Drugs and circumstances to avoid
Drugs or medications that stimulate the cardiovascular system including routine use of decongestants or triptan medications for the management of migraine headache should be avoided.
For individuals at risk for recurrent pneumothorax, breathing against a resistance (e.g., playing a brass instrument) or positive pressure ventilation (e.g., scuba diving) should be avoided.
Pregnancy management
Pregnancy and the postpartum period can be dangerous for women with Loeys-Dietz syndrome because of increased risk of aortic dissection/rupture and uterine rupture. Increased frequency of aortic imaging is recommended, both during pregnancy and in the weeks following delivery.
Loeys-Dietz syndrome life expectancy
The major sources of morbidity and early mortality in Loeys-Dietz syndrome are dilatation of the aorta at the level of the sinuses of Valsalva, a predisposition for aortic dissection and rupture, mitral valve prolapse with or without regurgitation, and enlargement of the proximal pulmonary artery 5.
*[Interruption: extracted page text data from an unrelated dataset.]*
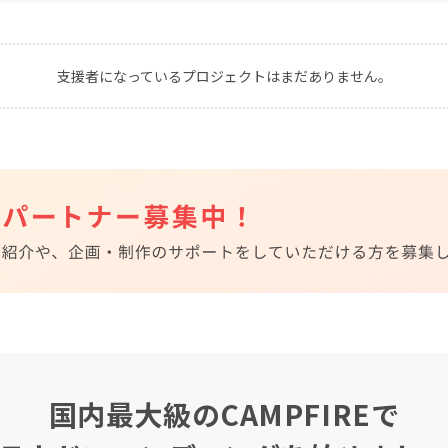
CAMPFIRE for Social Good
CAMPFIRE Creation
CAMPFIREふるさと納税
machi-ya
コミュニティ
支援者になっているプロジェクトはまだありません。
国内最大級のCAMPFIREで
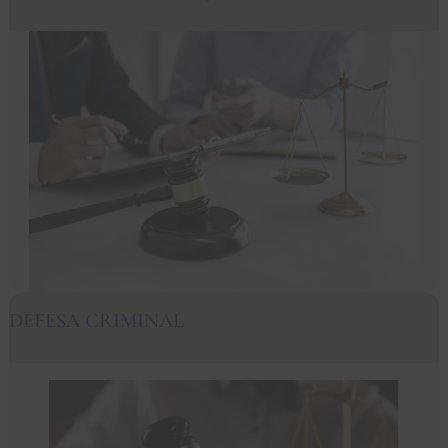
DEFESA CRIMINAL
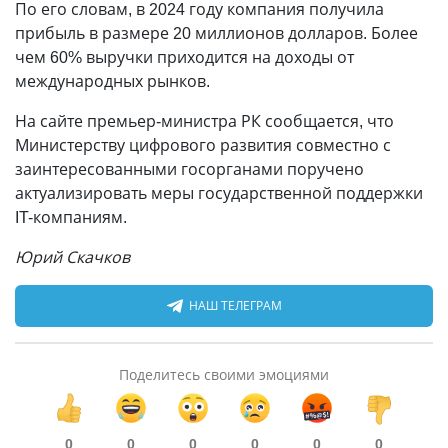
По его словам, в 2024 году компания получила
прибыль в размере 20 миллионов долларов. Более
чем 60% выручки приходится на доходы от
международных рынков.
На сайте премьер-министра РК сообщается, что
Министерству цифрового развития совместно с
заинтересованными госорганами поручено
актуализировать меры государственной поддержки
IT-компаниям.
Юрий Скачков
НАШ ТЕЛЕГРАМ
Поделитесь своими эмоциями
0
0
0
0
0
0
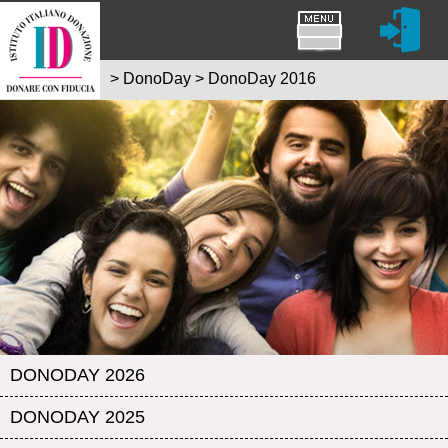
>
DonoDay
>
DonoDay 2016
DONODAY 2026
DONODAY 2025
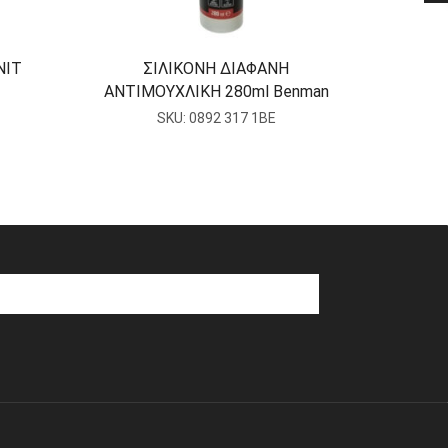
NIT
ΣΙΛΙΚΟΝΗ ΔΙΑΦΑΝΗ
ΒΙΔΑ
ΑΝΤΙΜΟΥΧΛΙΚΗ 280ml Benman
ΑΥ
SKU:
0892 317 1BE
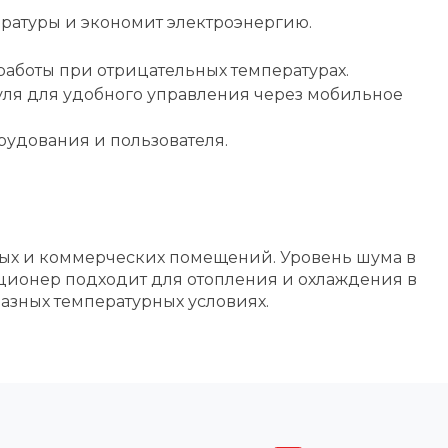
ратуры и экономит электроэнергию.
боты при отрицательных температурах.
уля для удобного управления через мобильное
удования и пользователя.
жилых и коммерческих помещений. Уровень шума в
диционер подходит для отопления и охлаждения в
разных температурных условиях.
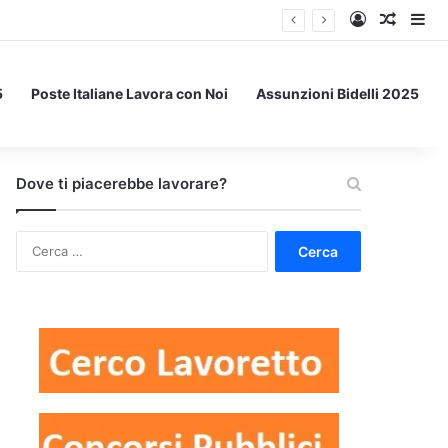
Accedi
Un art
Bar
5
Poste Italiane Lavora con Noi
Assunzioni Bidelli 2025
Dove ti piacerebbe lavorare?
Ricerca
per:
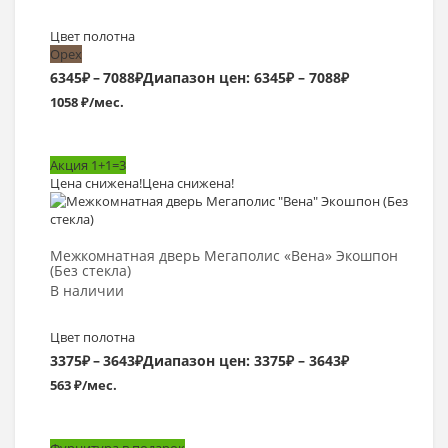
Цвет полотна
Орех
6345
₽
–
7088
₽
Диапазон цен: 6345₽ – 7088₽
1058 ₽/мес.
Акция 1+1=3
Цена снижена!
Цена снижена!
Выбрать >
Межкомнатная дверь Мегаполис «Вена» Экошпон
(Без стекла)
В наличии
Цвет полотна
3375
₽
–
3643
₽
Диапазон цен: 3375₽ – 3643₽
563 ₽/мес.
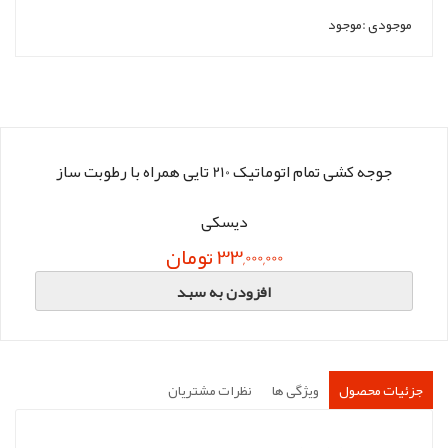
موجودی :
موجود
جوجه کشی تمام اتوماتیک 210 تایی همراه با رطوبت ساز
دیسکی
33,000,000 تومان
افزودن به سبد
جزئیات محصول
ویژگی ها
نظرات مشتریان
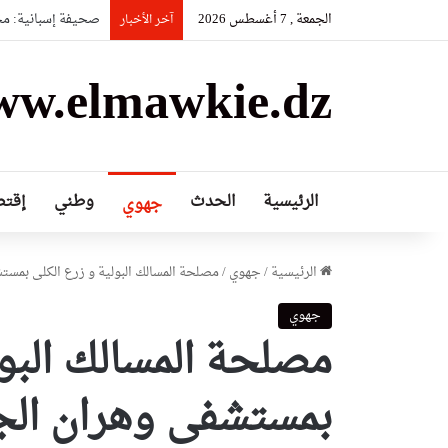
الجمعة , 7 أغسطس 2026
صحيفة إسبانية: مخزو
آخر الأخبار
w.elmawkie.dz
الرئيسية
الحدث
وطني
إقتص
جهوي
الرئيسية
/
جهوي
/
مصلحة المسالك البولية و زرع الكلى بمس
جهوي
مصلحة المسالك البول
بمستشفى وهران الجا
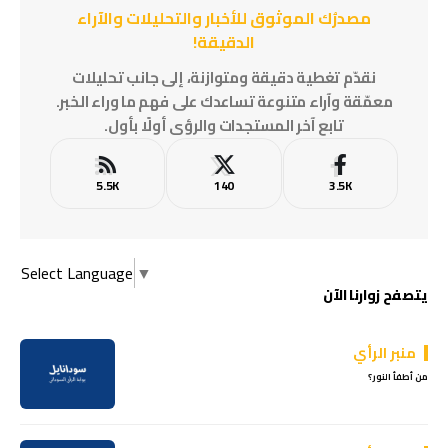
مصدرُك الموثوق للأخبار والتحليلات والآراء
الدقيقة!
نقدّم تغطية دقيقة ومتوازنة، إلى جانب تحليلات
معمّقة وآراء متنوعة تساعدك على فهم ما وراء الخبر.
تابع آخر المستجدات والرؤى أولًا بأول.
5.5K
140
3.5K
Select Language
▼
يتصفح زوارنا الآن
منبر الرأي
من أطفأ النور؟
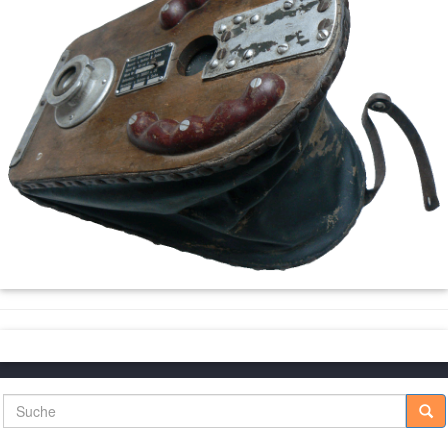
Suche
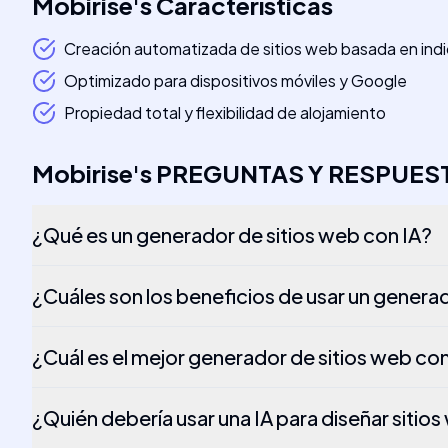
Mobirise
's
Características
Creación automatizada de sitios web basada en indi
Optimizado para dispositivos móviles y Google
Propiedad total y flexibilidad de alojamiento
Mobirise
's
PREGUNTAS Y RESPUES
¿Qué es un generador de sitios web con IA?
¿Cuáles son los beneficios de usar un generad
¿Cuál es el mejor generador de sitios web con
¿Quién debería usar una IA para diseñar sitio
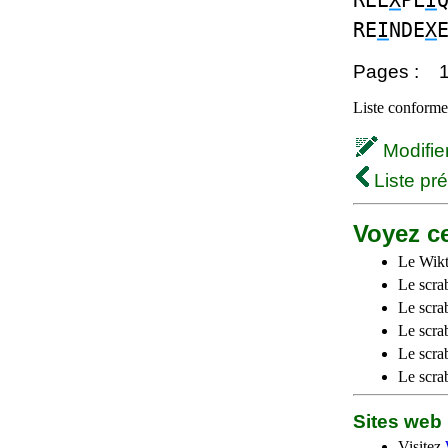
REE
X
PL
I
RE
I
NDE
X
Pages :
Liste conforme 
Modifier 
Liste pr
Voyez ce
Le Wikt
Le scra
Le scra
Le scrab
Le scra
Le scra
Sites we
Visitez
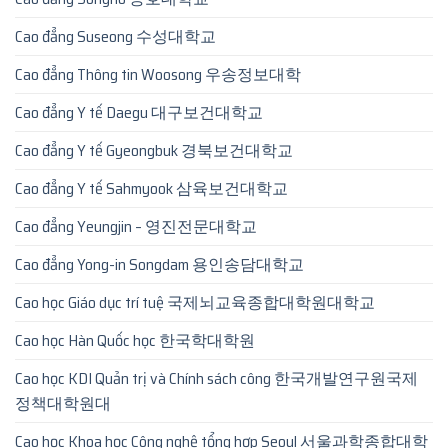
Cao đẳng Suseong 수성대학교
Cao đẳng Thông tin Woosong 우송정보대학
Cao đẳng Y tế Daegu 대구보건대학교
Cao đẳng Y tế Gyeongbuk 경북보건대학교
Cao đẳng Y tế Sahmyook 삼육보건대학교
Cao đẳng Yeungjin – 영진전문대학교
Cao đẳng Yong-in Songdam 용인송담대학교
Cao học Giáo dục trí tuệ 국제뇌교육종합대학원대학교
Cao học Hàn Quốc học 한국학대학원
Cao học KDI Quản trị và Chính sách công 한국개발연구원국제
정책대학원대
Cao học Khoa học Công nghệ tổng hợp Seoul 서울과학종합대학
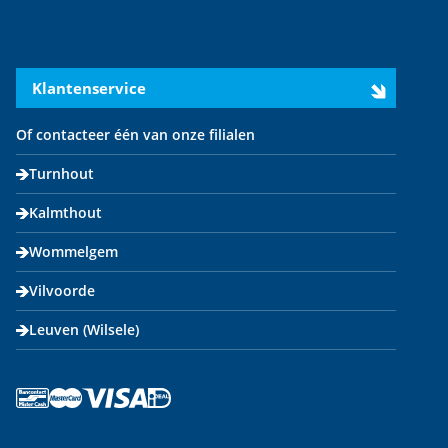
Klantenservice
Of contacteer één van onze filialen
Turnhout
Kalmthout
Wommelgem
Vilvoorde
Leuven (Wilsele)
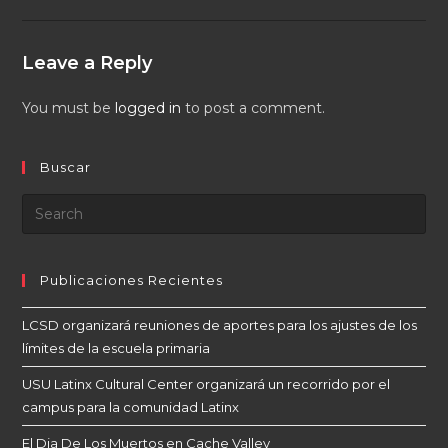
Leave a Reply
You must be
logged in
to post a comment.
Buscar
Publicaciones Recientes
LCSD organizará reuniones de aportes para los ajustes de los
límites de la escuela primaria
USU Latinx Cultural Center organizará un recorrido por el
campus para la comunidad Latinx
El Dia De Los Muertos en Cache Valley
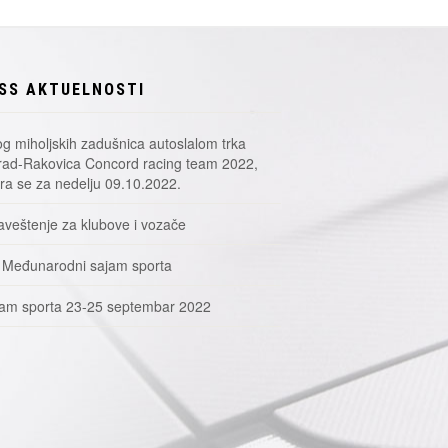
SS AKTUELNOSTI
g miholjskih zadušnica autoslalom trka
ad-Rakovica Concord racing team 2022,
a se za nedelju 09.10.2022.
veštenje za klubove i vozače
 Međunarodni sajam sporta
am sporta 23-25 septembar 2022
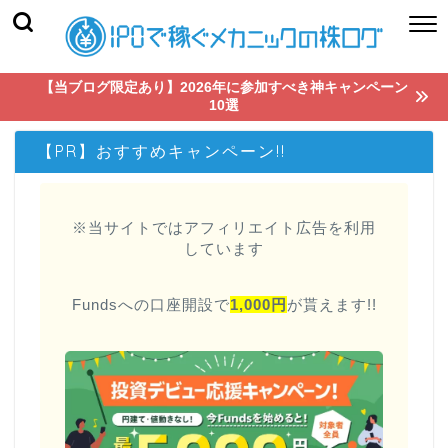
【当ブログ限定あり】2026年に参加すべき神キャンペーン
10選
【PR】おすすめキャンペーン!!
※当サイトではアフィリエイト広告を利用
しています
Fundsへの口座開設で
1,000円
が貰えます!!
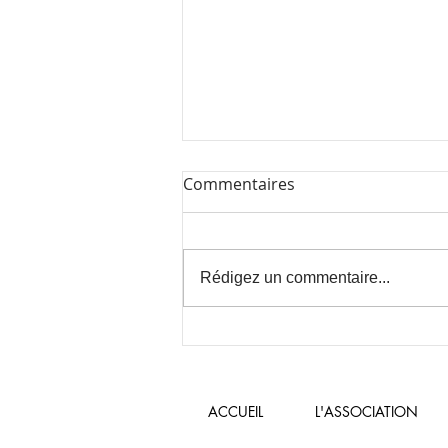
Commentaires
Rédigez un commentaire...
10 juillet 2026 : Fête de fin
d'école!!!
ACCUEIL
L'ASSOCIATION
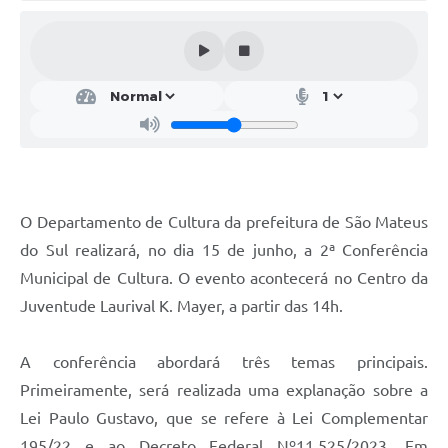
Solicitação de Remoção 2025/2026: Instituições Escolares
Chamamento Público para Artistas Locais
Projeto Nascente Viva
Agência do Trabalhador
Previdência Complementar
O Departamento de Cultura da prefeitura de São Mateus
Cadastro para Castração
do Sul realizará, no dia 15 de junho, a 2ª Conferência
Telefones Prefeitura Municipal
Municipal de Cultura. O evento acontecerá no Centro da
Juventude Laurival K. Mayer, a partir das 14h.
Feriados Municipais
Imprensa
A conferência abordará três temas principais.
Telefones Postos de Saúde
Primeiramente, será realizada uma explanação sobre a
Lei Paulo Gustavo, que se refere à Lei Complementar
Plantão das Funerárias
195/22 e ao Decreto Federal Nº11.525/2023. Em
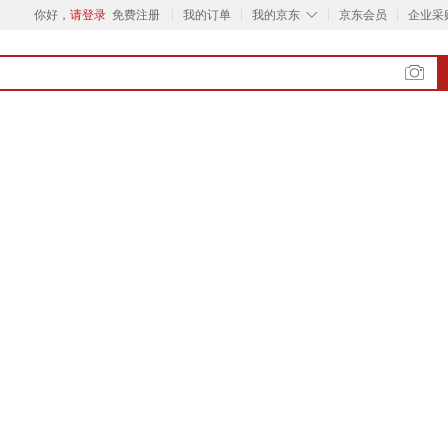
◇
你好，
请登录
免费注册
我的订单
我的京东
京东会员
企业采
Individuals with Loeys-Dietz syndrome have a more aggressive vascular course (with routine involvement of vascular segments distant from the aortic root) than that observed in Marfan syndrome. Mean age at death is 26 years 20. Attias et al 21 reported that the proportion of individuals with aortic dilatation, the age at dissection, and the need for surgery were similar in those with a heterozygous TGFBR2 pathogenic variant and those with a heterozygous FBN1 pathogenic variant causative of Marfan syndrome; however, the rate of death was greater in families with a heterozygous TGFBR2 pathogenic variant. Similarly, a study of 228 families with a heterozygous pathogenic variant in either TGFBR1 or TGFBR2 demonstrated similar aortic risk (dissection or aortic surgery) in both groups 22.